Nothing in the entries may differ when you return them.

++++ EXTRACTED RECORDS

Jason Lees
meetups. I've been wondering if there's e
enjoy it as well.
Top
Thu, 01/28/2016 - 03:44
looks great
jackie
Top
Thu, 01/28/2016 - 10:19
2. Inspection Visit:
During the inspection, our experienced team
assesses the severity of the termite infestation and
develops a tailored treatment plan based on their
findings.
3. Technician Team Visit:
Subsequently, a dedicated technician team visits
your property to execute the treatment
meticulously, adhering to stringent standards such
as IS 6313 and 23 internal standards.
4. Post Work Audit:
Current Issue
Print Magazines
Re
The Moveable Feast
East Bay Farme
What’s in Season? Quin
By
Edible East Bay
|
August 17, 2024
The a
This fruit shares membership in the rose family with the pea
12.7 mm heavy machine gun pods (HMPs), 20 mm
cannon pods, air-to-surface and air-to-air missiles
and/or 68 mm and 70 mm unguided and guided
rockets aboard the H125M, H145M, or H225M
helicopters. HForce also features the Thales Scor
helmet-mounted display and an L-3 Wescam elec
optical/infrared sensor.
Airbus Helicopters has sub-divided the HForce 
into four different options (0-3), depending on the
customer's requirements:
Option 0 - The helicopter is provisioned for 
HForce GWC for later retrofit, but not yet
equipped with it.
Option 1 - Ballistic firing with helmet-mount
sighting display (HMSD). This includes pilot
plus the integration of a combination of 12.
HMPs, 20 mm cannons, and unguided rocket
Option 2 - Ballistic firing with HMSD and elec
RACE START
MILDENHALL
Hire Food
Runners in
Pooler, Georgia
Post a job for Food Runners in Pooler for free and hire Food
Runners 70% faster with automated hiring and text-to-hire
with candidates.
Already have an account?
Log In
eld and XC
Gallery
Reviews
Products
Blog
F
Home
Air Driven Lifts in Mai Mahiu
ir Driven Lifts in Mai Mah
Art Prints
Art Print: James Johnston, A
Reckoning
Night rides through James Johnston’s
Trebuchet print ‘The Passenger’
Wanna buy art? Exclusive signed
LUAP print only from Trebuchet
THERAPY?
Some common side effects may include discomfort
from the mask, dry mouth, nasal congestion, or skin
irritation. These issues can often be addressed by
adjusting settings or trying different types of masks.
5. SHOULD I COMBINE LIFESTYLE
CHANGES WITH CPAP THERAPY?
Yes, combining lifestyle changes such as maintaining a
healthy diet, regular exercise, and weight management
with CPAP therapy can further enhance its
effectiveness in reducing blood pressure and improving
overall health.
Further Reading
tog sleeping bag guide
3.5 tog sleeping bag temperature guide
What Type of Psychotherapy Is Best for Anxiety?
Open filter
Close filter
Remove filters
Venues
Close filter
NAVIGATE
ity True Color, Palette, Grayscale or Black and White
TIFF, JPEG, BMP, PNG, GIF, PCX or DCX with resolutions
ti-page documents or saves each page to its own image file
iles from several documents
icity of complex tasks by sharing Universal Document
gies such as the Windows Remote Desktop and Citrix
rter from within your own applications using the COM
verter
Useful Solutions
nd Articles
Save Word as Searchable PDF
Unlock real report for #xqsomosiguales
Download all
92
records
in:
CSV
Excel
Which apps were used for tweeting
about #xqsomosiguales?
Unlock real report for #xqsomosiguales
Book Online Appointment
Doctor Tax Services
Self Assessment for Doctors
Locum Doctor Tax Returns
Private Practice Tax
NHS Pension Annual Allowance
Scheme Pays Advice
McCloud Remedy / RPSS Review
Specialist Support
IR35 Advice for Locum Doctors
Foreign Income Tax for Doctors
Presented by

++++++++

• _REPLY_
Jason Lees
meetups. I've been wondering if there's e
enjoy it as well.
Top
Thu, 01/28/2016 - 03:44
looks great
jackie
Top
Thu, 01/28/2016 - 10:19
2. Inspection Visit:
During the inspection, our experienced team
assesses the severity of the termite infestation and
develops a tailored treatment plan based on their
findings.
3. Technician Team Visit:
Subsequently, a dedicated technician team visits
your property to execute the treatment
meticulously, adhering to stringent standards such
as IS 6313 and 23 internal standards.
4. Post Work Audit:
Current Issue
Print Magazines
Re
The Moveable Feast
East Bay Farme
What’s in Season? Quin
By
Edible East Bay
|
August 17, 2024
The a
This fruit shares membership in the rose family with the pea
12.7 mm heavy machine gun pods (HMPs), 20 mm
cannon pods, air-to-surface and air-to-air missiles
and/or 68 mm and 70 mm unguided and guided
rockets aboard the H125M, H145M, or H225M
helicopters. HForce also features the Thales Scor
helmet-mounted display and an L-3 Wescam elec
optical/infrared sensor.
Airbus Helicopters has sub-divided the HForce 
into four different options (0-3), depending on the
customer's requirements:
Option 0 - The helicopter is provisioned for 
HForce GWC for later retrofit, but not yet
equipped with it.
Option 1 - Ballistic firing with helmet-mount
sighting display (HMSD). This includes pilot
plus the integration of a combination of 12.
HMPs, 20 mm cannons, and unguided rocket
Option 2 - Ballistic firing with HMSD and elec
RACE START
MILDENHALL
Hire Food
Runners in
Pooler, Georgia
Post a job for Food Runners in Pooler for free and hire Food
Runners 70% faster with automated hiring and text-to-hire
with candidates.
Already have an account?
Log In
eld and XC
Gallery
Reviews
Products
Blog
F
Home
Air Driven Lifts in Mai Mahiu
ir Driven Lifts in Mai Mah
Art Prints
Art Print: James Johnston, A
Reckoning
Night rides through James Johnston’s
Trebuchet print ‘The Passenger’
Wanna buy art? Exclusive signed
LUAP print only from Trebuchet
THERAPY?
Some common side effects may include discomfort
from the mask, dry mouth, nasal congestion, or skin
irritation. These issues can often be addressed by
adjusting settings or trying different types of masks.
5. SHOULD I COMBINE LIFESTYLE
CHANGES WITH CPAP THERAPY?
Yes, combining lifestyle changes such as maintaining a
healthy diet, regular exercise, and weight management
with CPAP therapy can further enhance its
effectiveness in reducing blood pressure and improving
overall health.
Further Reading
tog sleeping bag guide
3.5 tog sleeping bag temperature guide
What Type of Psychotherapy Is Best for Anxiety?
Open filter
Close filter
Remove filters
Venues
Close filter
NAVIGATE
ity True Color, Palette, Grayscale or Black and White
TIFF, JPEG, BMP, PNG, GIF, PCX or DCX with resolutions
ti-page documents or saves each page to its own image file
iles from several documents
icity of complex tasks by sharing Universal Document
gies such as the Windows Remote Desktop and Citrix
rter from within your own applications using the COM
verter
Useful Solutions
nd Articles
Save Word as Searchable PDF
Unlock real report for #xqsomosiguales
Download all
92
records
in:
CSV
Excel
Which apps were used for tweeting
about #xqsomosiguales?
Unlock real report for #xqsomosiguales
Book Online Appointment
Doctor Tax Services
Self Assessment for Doctors
Locum Doctor Tax Returns
Private Practice Tax
NHS Pension Annual Allowance
Scheme Pays Advice
McCloud Remedy / RPSS Review
Specialist Support
IR35 Advice for Locum Doctors
Foreign Income Tax for Doctors
Presented by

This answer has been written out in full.